Source: The 1913 Catholic Encyclopedia article on the  Inquisition.

… the Council of Toulouse (1229) entrusted the Inquisition, which soon passed into the hands of the Dominicans (1233), with the repression of Albigensianism. The heresy disappeared about the end of the fourteenth century.

Source: The 1913 Catholic Encyclopedia article on the  Albigenses.

1229 – The Inquisition of Toulouse imposed by Albigensian Crusaders forbids laymen to read the Bible.

Source: The People’s Chronology, Revised and updated, by James Trager, Copyright 1992, 1994, published by Henry Holt and Company, ISBN 0-8050-3134-0, New York, page 108.

In 1229, when the Council of Toulouse assembled to survey and regulate the results of the Albigensian Crusade, its canons reflected the severity of ecclesiastical discipline in an area in which the inability to eradicate heresy had led to profound secular and ecclesiastical consequences. The first canon of the Council insists upon the appointment of the traditional testes synodales, but these now have new powers of actively searching out the hiding places of heretics; condemned heretics who repent must be moved to orthodox places to live, and they must wear conspicuously colored crosses on their garments to publicly indicate their penitential status; certain professions were closed to those even suspected of heresy.

Source: Inquisition, by Edward Peters, published by University of California Press, Berkley and Los Angeles, Copyright 1988 by the Free Press, a division of Macmillan, Inc., ISBN 0-520-06630-8, page 51.

In the same year [1229], the Council of Toulouse set up a special court of permanent judges to search out and try heretics. But although twenty of the forty-five articles of that Council dealt with the problem of heresy, it did not yet create a new and specific institution for this work.

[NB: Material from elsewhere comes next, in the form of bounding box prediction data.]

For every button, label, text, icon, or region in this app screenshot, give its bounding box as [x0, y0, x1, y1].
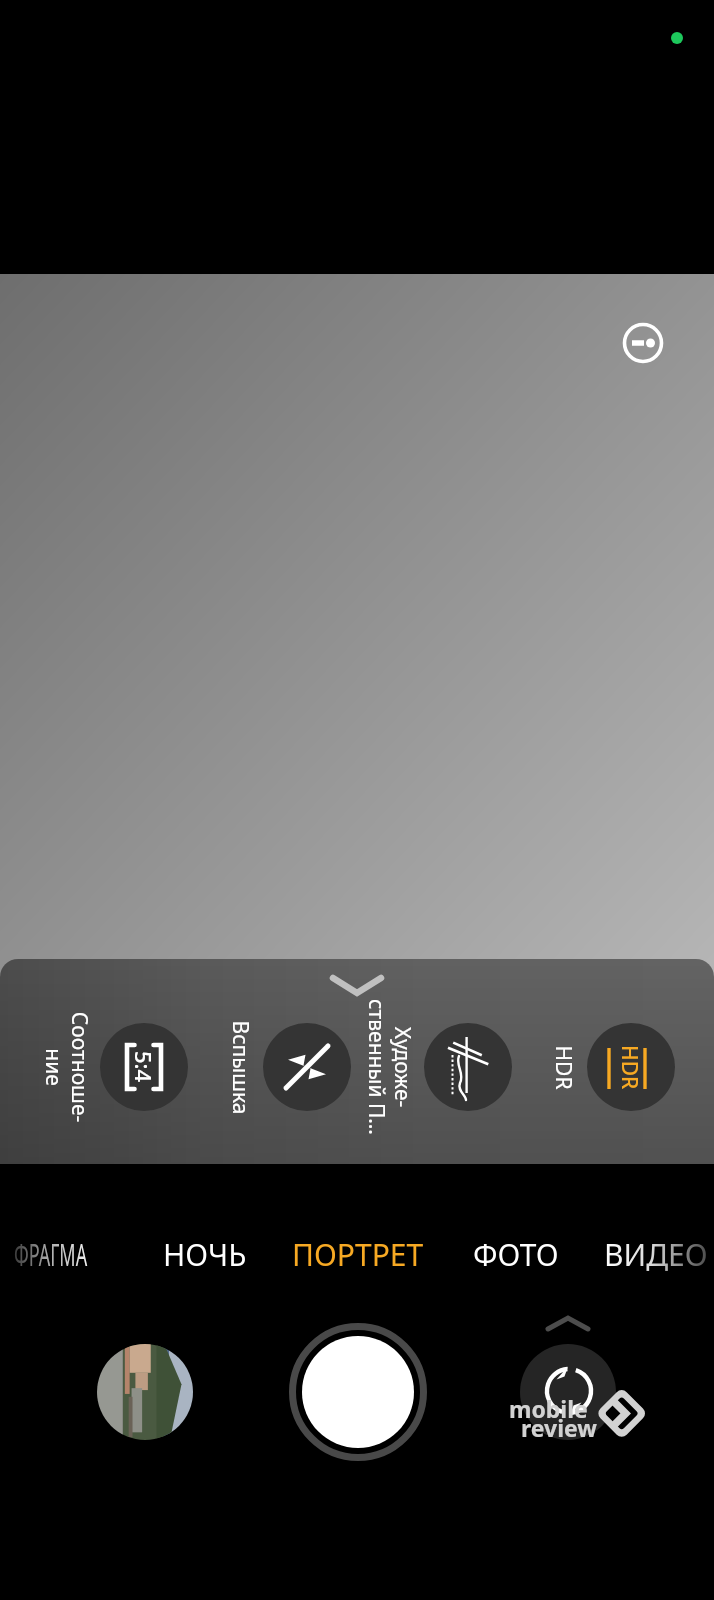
button[interactable]: More options [540, 1308, 596, 1336]
staticText: HDR [548, 1046, 578, 1090]
staticText: ФРАГМА [14, 1234, 87, 1275]
button[interactable] [424, 1023, 512, 1111]
staticText: Вспышка [226, 1020, 254, 1114]
button[interactable]: ВИДЕО [604, 1234, 708, 1275]
button[interactable]: Gallery [97, 1344, 193, 1440]
button[interactable]: ПОРТРЕТ [292, 1234, 424, 1275]
button[interactable] [0, 959, 714, 1164]
button[interactable]: Collapse settings [323, 968, 391, 1002]
staticText: ФОТО [473, 1234, 559, 1275]
button[interactable] [263, 1023, 351, 1111]
staticText: mobile [509, 1393, 588, 1424]
staticText: Соотноше- ние [40, 1012, 94, 1122]
button[interactable] [587, 1023, 675, 1111]
staticText: 5:4 [129, 1051, 159, 1083]
button[interactable]: Switch camera [520, 1344, 616, 1440]
button[interactable]: Exposure [619, 319, 667, 367]
button[interactable]: НОЧЬ [163, 1234, 247, 1275]
staticText: review [521, 1412, 598, 1443]
staticText: НОЧЬ [163, 1234, 247, 1275]
button[interactable] [100, 1023, 188, 1111]
staticText: ПОРТРЕТ [292, 1234, 424, 1275]
button[interactable]: ФРАГМА [14, 1234, 87, 1275]
staticText: ВИДЕО [604, 1234, 708, 1275]
staticText: Художе- ственный П… [363, 999, 417, 1135]
staticText: HDR [615, 1045, 644, 1090]
button[interactable]: Take photo [289, 1323, 427, 1461]
button[interactable]: review [521, 1412, 598, 1443]
button[interactable]: ФОТО [473, 1234, 559, 1275]
button[interactable]: mobile [509, 1393, 588, 1424]
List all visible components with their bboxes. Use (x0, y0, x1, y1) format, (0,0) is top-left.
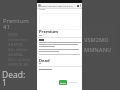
staticText: ALm aldow (8, 57, 30, 62)
button[interactable]: Site information (38, 4, 41, 7)
staticText: Premium (3, 17, 29, 25)
staticText: Dead: (2, 69, 26, 81)
button[interactable]: More options (79, 4, 82, 7)
staticText: Premium (39, 29, 59, 35)
staticText: VSM2MO (84, 36, 109, 43)
staticText: Dead (39, 58, 50, 64)
staticText: mmockrn (8, 37, 28, 42)
staticText: MMNANU (84, 46, 112, 53)
staticText: Send (60, 81, 66, 84)
staticText: ABMDA (8, 52, 23, 57)
staticText: www.onelines.edennote.org (41, 4, 73, 7)
staticText: MPRDR.IN (8, 62, 29, 67)
staticText: 1 (2, 77, 7, 89)
staticText: Ala aldow (8, 47, 28, 52)
staticText: ABMDA (8, 42, 23, 47)
staticText: 41 (3, 23, 10, 31)
button[interactable]: Send (59, 80, 67, 85)
staticText: MEM (8, 32, 18, 37)
button[interactable]: Tabs (76, 4, 79, 7)
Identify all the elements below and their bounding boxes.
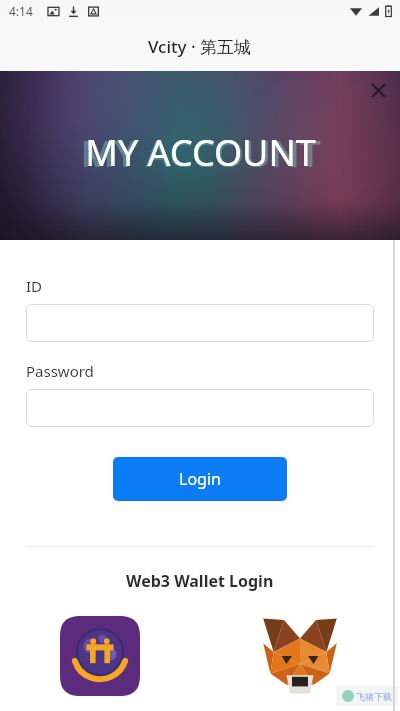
staticText: MY ACCOUNT — [80, 127, 321, 177]
button[interactable]: Pi Browser — [52, 614, 148, 711]
staticText: Password — [26, 361, 94, 381]
staticText: MY ACCOUNT — [85, 128, 316, 177]
staticText: Web3 Wallet Login — [126, 570, 274, 592]
button[interactable]: Text input — [26, 389, 374, 427]
staticText: Vcity · 第五城 — [148, 35, 252, 58]
button[interactable]: Metamask — [252, 614, 348, 711]
staticText: ID — [26, 276, 43, 296]
staticText: Login — [179, 468, 221, 490]
button[interactable]: Close — [365, 77, 391, 103]
staticText: 飞猪下载 — [356, 691, 392, 702]
staticText: 4:14 — [9, 3, 33, 19]
button[interactable]: Login — [113, 457, 287, 501]
button[interactable]: Text input — [26, 304, 374, 342]
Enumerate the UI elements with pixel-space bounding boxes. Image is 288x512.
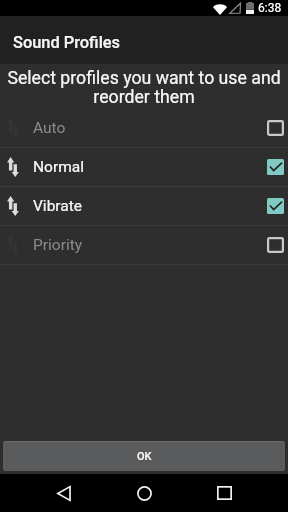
button[interactable]: Recents [200,474,248,512]
staticText: 6:38 [258,1,282,15]
button[interactable]: Normal [0,148,288,186]
staticText: Vibrate [33,197,83,215]
staticText: Sound Profiles [13,33,121,52]
button[interactable]: Priority [0,226,288,264]
button[interactable]: Home [120,474,168,512]
staticText: Select profiles you want to use and reor… [5,68,283,108]
button[interactable]: Vibrate [0,187,288,225]
staticText: Normal [33,158,84,176]
staticText: Auto [33,119,66,137]
button[interactable]: Back [40,474,88,512]
staticText: Priority [33,236,83,254]
button[interactable]: OK [3,441,285,471]
staticText: OK [137,450,152,463]
button[interactable]: Auto [0,109,288,147]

The local bishop remained the final judge, and had the power to commute sentences. 4

4. Lea, Henry Charles, The History of the Inquisition of the Middle Ages, New York: Macmillan, 1908, vol. I, p. 310.

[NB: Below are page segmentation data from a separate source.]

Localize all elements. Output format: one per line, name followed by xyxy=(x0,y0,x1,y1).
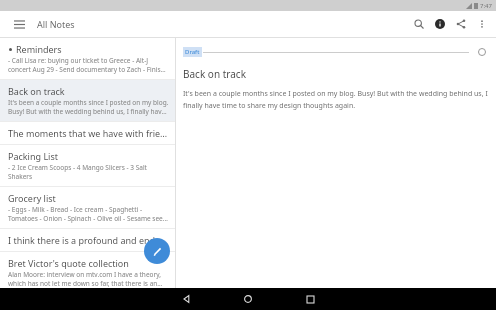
button[interactable]: Back on track xyxy=(0,80,175,121)
button[interactable]: Reminders xyxy=(0,38,175,79)
button[interactable]: New note xyxy=(144,238,170,264)
button[interactable]: Note info xyxy=(429,11,450,37)
staticText: The moments that we have with friends an… xyxy=(8,127,169,139)
staticText: Back on track xyxy=(8,85,65,97)
staticText: Draft xyxy=(185,48,200,56)
button[interactable]: Open navigation menu xyxy=(9,14,29,34)
staticText: Reminders xyxy=(16,43,62,55)
staticText: - 2 Ice Cream Scoops - 4 Mango Slicers -… xyxy=(8,163,169,181)
button[interactable]: I think there is a profound and enduring… xyxy=(0,229,175,251)
button[interactable]: Draft xyxy=(185,48,200,56)
staticText: I think there is a profound and enduring… xyxy=(8,234,169,246)
button[interactable]: Note color xyxy=(475,45,489,59)
button[interactable]: Search xyxy=(408,11,429,37)
staticText: Back on track xyxy=(183,67,246,81)
staticText: - Call Lisa re: buying our ticket to Gre… xyxy=(8,56,169,74)
button[interactable]: Packing List xyxy=(0,145,175,186)
button[interactable]: Recent apps xyxy=(290,288,330,310)
staticText: Bret Victor's quote collection xyxy=(8,257,129,269)
button[interactable]: Home xyxy=(228,288,268,310)
staticText: 7:47 xyxy=(480,2,492,10)
button[interactable]: The moments that we have with friends an… xyxy=(0,122,175,144)
staticText: Alan Moore: interview on mtv.com I have … xyxy=(8,270,169,288)
staticText: Packing List xyxy=(8,150,58,162)
button[interactable]: Bret Victor's quote collection xyxy=(0,252,175,288)
staticText: It's been a couple months since I posted… xyxy=(8,98,169,116)
button[interactable]: Back xyxy=(166,288,206,310)
button[interactable]: Share xyxy=(450,11,471,37)
staticText: It's been a couple months since I posted… xyxy=(183,89,489,110)
staticText: All Notes xyxy=(37,18,75,30)
button[interactable]: Grocery list xyxy=(0,187,175,228)
button[interactable]: More options xyxy=(471,11,492,37)
staticText: Grocery list xyxy=(8,192,56,204)
staticText: - Eggs - Milk - Bread - Ice cream - Spag… xyxy=(8,205,169,223)
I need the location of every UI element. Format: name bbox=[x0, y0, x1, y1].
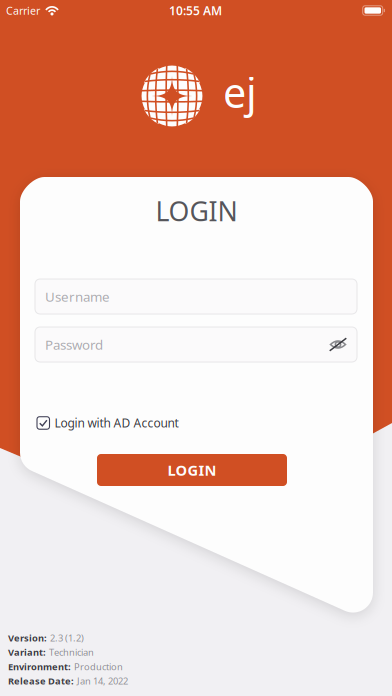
staticText: 10:55 AM bbox=[169, 2, 222, 18]
staticText: Release Date: bbox=[8, 675, 74, 687]
staticText: Username bbox=[45, 288, 110, 305]
staticText: ej bbox=[223, 65, 257, 120]
staticText: Production bbox=[74, 660, 123, 673]
staticText: Carrier bbox=[6, 3, 40, 18]
button[interactable]: Login with AD Account bbox=[35, 412, 180, 434]
staticText: Technician bbox=[49, 646, 94, 658]
staticText: Version: bbox=[8, 632, 47, 644]
staticText: Password bbox=[45, 336, 103, 353]
staticText: LOGIN bbox=[168, 460, 216, 480]
staticText: 2.3 (1.2) bbox=[50, 632, 84, 644]
button[interactable]: Show password bbox=[325, 332, 351, 358]
staticText: Login with AD Account bbox=[54, 415, 178, 431]
staticText: Jan 14, 2022 bbox=[77, 675, 128, 687]
button[interactable]: LOGIN bbox=[97, 454, 287, 486]
staticText: LOGIN bbox=[156, 193, 238, 229]
staticText: Variant: bbox=[8, 646, 46, 658]
staticText: Environment: bbox=[8, 660, 71, 673]
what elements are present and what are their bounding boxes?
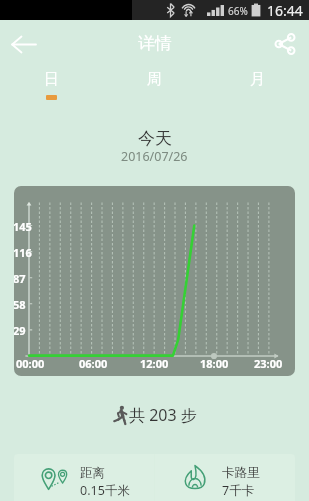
staticText: 距离 xyxy=(80,465,105,481)
button[interactable]: Back xyxy=(6,26,42,62)
staticText: 116 xyxy=(14,245,32,260)
staticText: 0.15千米 xyxy=(80,482,130,499)
staticText: 66% xyxy=(228,4,248,18)
staticText: 23:00 xyxy=(254,356,283,371)
button[interactable]: 月 xyxy=(206,62,309,95)
staticText: 2016/07/26 xyxy=(121,148,188,165)
staticText: 29 xyxy=(14,323,26,338)
staticText: 58 xyxy=(14,297,26,312)
button[interactable]: 卡路里 xyxy=(155,454,295,501)
staticText: 周 xyxy=(147,70,162,89)
button[interactable]: Share xyxy=(267,26,303,62)
button[interactable]: 距离 xyxy=(14,454,154,501)
button[interactable]: 周 xyxy=(103,62,206,95)
staticText: 145 xyxy=(14,219,32,234)
staticText: 今天 xyxy=(138,128,172,149)
staticText: 详情 xyxy=(138,33,172,54)
staticText: 87 xyxy=(14,271,26,286)
staticText: 00:00 xyxy=(16,356,45,371)
staticText: 16:44 xyxy=(267,1,303,20)
staticText: 12:00 xyxy=(140,356,169,371)
staticText: 7千卡 xyxy=(222,482,255,499)
staticText: 共 203 步 xyxy=(129,404,197,426)
staticText: 月 xyxy=(250,70,265,89)
staticText: 卡路里 xyxy=(222,465,260,481)
staticText: 18:00 xyxy=(200,356,229,371)
staticText: 06:00 xyxy=(79,356,108,371)
button[interactable]: 日 xyxy=(0,62,103,100)
staticText: 日 xyxy=(44,70,59,89)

(Lea cites the 1229 Council of Toulouse as the foundation for the Inquisition, on page 359 of vol. I., as does Guiraud in The Medieval Inquisition, London: Burns Oates and Washbourne, 1929, on page 59.)

Source: The Inquisition, Hammer of Heresy, By Edward Burman, Copyright 1984, Published by Dorset Press, a division of Marboro Books Corp., by arrangement with Harper Collins Publishers, UK., ISBN 0-88029-909-6, pages 31, 32.

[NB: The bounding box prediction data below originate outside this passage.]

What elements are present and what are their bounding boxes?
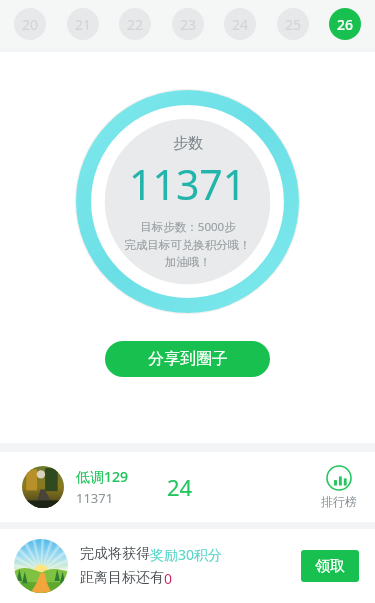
button[interactable]: 低调129	[0, 452, 375, 522]
staticText: 0	[164, 569, 173, 588]
button[interactable]: 20	[14, 8, 46, 40]
staticText: 26	[337, 15, 354, 34]
staticText: 24	[167, 472, 193, 502]
staticText: 低调129	[76, 467, 129, 486]
button[interactable]: 22	[119, 8, 151, 40]
other: 排行榜	[326, 465, 352, 491]
staticText: 奖励30积分	[150, 545, 223, 564]
button[interactable]: 25	[277, 8, 309, 40]
staticText: 25	[285, 15, 302, 34]
staticText: 11371	[129, 156, 247, 212]
staticText: 21	[75, 15, 92, 34]
staticText: 领取	[315, 557, 345, 576]
button[interactable]: 21	[67, 8, 99, 40]
staticText: 完成将获得	[80, 545, 150, 563]
staticText: 24	[232, 15, 249, 34]
staticText: 步数	[173, 134, 203, 153]
staticText: 完成目标可兑换积分哦！	[124, 238, 251, 252]
staticText: 23	[180, 15, 197, 34]
button[interactable]: 领取	[301, 550, 359, 582]
staticText: 目标步数：5000步	[140, 219, 236, 235]
button[interactable]: 23	[172, 8, 204, 40]
button[interactable]: 24	[224, 8, 256, 40]
staticText: 22	[127, 15, 144, 34]
staticText: 距离目标还有	[80, 569, 164, 587]
staticText: 分享到圈子	[148, 349, 228, 369]
staticText: 加油哦！	[165, 255, 211, 269]
button[interactable]: 分享到圈子	[105, 341, 270, 377]
staticText: 20	[22, 15, 39, 34]
staticText: 11371	[76, 489, 114, 507]
button[interactable]: 26	[329, 8, 361, 40]
staticText: 排行榜	[321, 494, 357, 509]
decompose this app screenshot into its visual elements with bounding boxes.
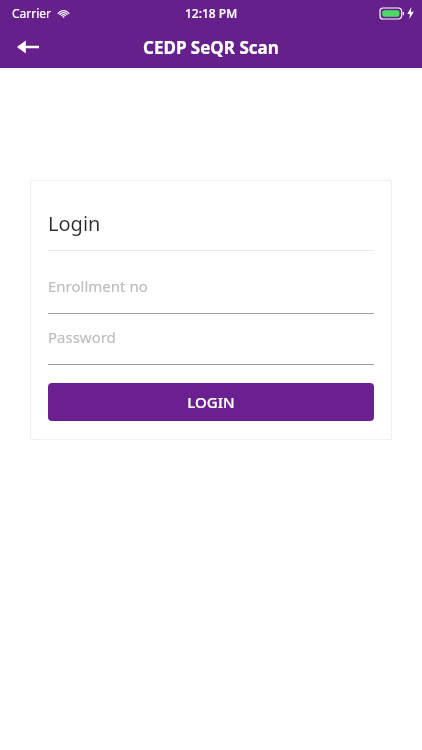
button[interactable]: LOGIN xyxy=(48,383,374,421)
staticText: Enrollment no xyxy=(48,276,148,296)
staticText: 12:18 PM xyxy=(185,5,238,21)
staticText: LOGIN xyxy=(187,392,235,412)
button[interactable]: Enrollment no xyxy=(48,271,374,314)
staticText: Carrier xyxy=(12,5,52,21)
staticText: Login xyxy=(48,210,101,237)
staticText: Password xyxy=(48,327,116,347)
button[interactable]: Password xyxy=(48,322,374,365)
staticText: CEDP SeQR Scan xyxy=(143,36,279,59)
button[interactable]: Back xyxy=(8,27,48,67)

The clauses of the Peace of Paris and the decrees of a council held at Toulouse in November 1229 demonstrated that twenty years of crusading had not been very effective, since heresy was as much a concern as ever. The fact was that crusading, particularly when as episodic as this type was, could not eradicate deep-rooted heresy. It required the establishment of the inquisition in Toulouse in 1233 and the persistent pressure that such an instrument could bring to bear for headway to be made …

Source: The Crusades, A Short History, by Jonathan Riley-Smith, Copyright 1987, published by Yale University Press, New Haven and London, ISBN 0-300-04700-2, pages 138, 139.


The Council of Tarragona of 1234, in its second canon, ruled that:

„No one may possess the books of the Old and New Testaments in the Romance language, and if anyone possesses them he must turn them over to the local bishop within eight days after promulgation of this decree, so that they may be burned lest, be he a cleric or a layman, he be suspected until he is cleared of all suspicion.”

-D. Lortsch, Historie de la Bible en France, 1910, p.14.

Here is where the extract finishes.